Instructions for the task
Copy each line of the data below with the word "usługi".

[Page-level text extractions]

►

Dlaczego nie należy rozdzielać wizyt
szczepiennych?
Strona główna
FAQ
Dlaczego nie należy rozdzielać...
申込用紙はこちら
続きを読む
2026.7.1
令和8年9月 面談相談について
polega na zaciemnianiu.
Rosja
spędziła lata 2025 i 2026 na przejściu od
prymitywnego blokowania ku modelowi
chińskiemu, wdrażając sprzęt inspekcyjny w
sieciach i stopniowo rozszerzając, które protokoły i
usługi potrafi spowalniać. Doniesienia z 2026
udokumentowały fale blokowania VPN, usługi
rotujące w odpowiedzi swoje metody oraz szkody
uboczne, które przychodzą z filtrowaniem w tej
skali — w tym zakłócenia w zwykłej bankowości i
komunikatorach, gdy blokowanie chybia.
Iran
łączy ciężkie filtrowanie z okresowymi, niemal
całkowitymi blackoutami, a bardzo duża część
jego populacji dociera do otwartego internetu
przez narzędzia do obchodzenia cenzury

◄
►

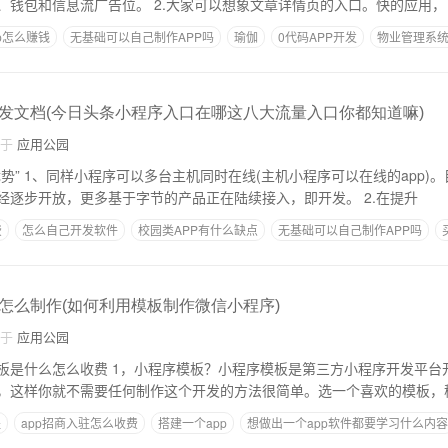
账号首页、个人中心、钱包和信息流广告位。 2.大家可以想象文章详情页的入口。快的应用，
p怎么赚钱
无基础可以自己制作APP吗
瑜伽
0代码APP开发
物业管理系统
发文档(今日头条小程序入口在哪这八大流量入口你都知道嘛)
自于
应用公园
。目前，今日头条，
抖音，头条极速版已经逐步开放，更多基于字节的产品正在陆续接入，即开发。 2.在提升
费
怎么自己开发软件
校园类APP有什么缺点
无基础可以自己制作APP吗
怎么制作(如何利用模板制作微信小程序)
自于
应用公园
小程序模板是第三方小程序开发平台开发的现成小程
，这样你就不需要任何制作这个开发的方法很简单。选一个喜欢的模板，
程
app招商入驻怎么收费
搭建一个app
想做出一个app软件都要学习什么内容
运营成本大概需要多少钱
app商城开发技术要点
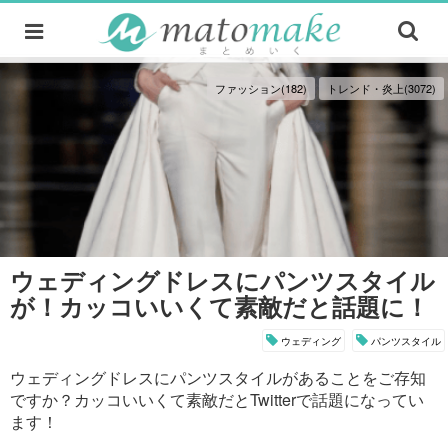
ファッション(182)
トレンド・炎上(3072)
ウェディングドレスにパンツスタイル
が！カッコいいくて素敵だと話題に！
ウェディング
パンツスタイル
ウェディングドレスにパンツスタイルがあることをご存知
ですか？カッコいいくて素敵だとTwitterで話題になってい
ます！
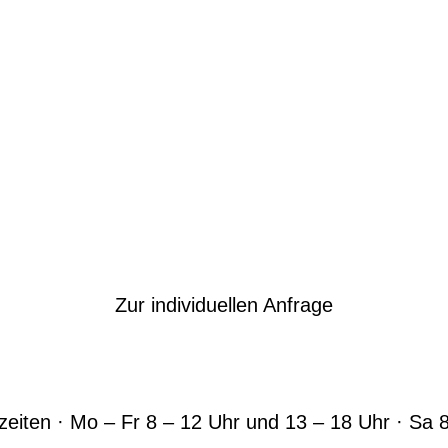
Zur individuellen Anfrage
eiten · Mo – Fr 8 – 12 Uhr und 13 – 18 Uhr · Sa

◄

Your solution
usługi potrafi spowalniać. Doniesienia z 2026
udokumentowały fale blokowania VPN, usługi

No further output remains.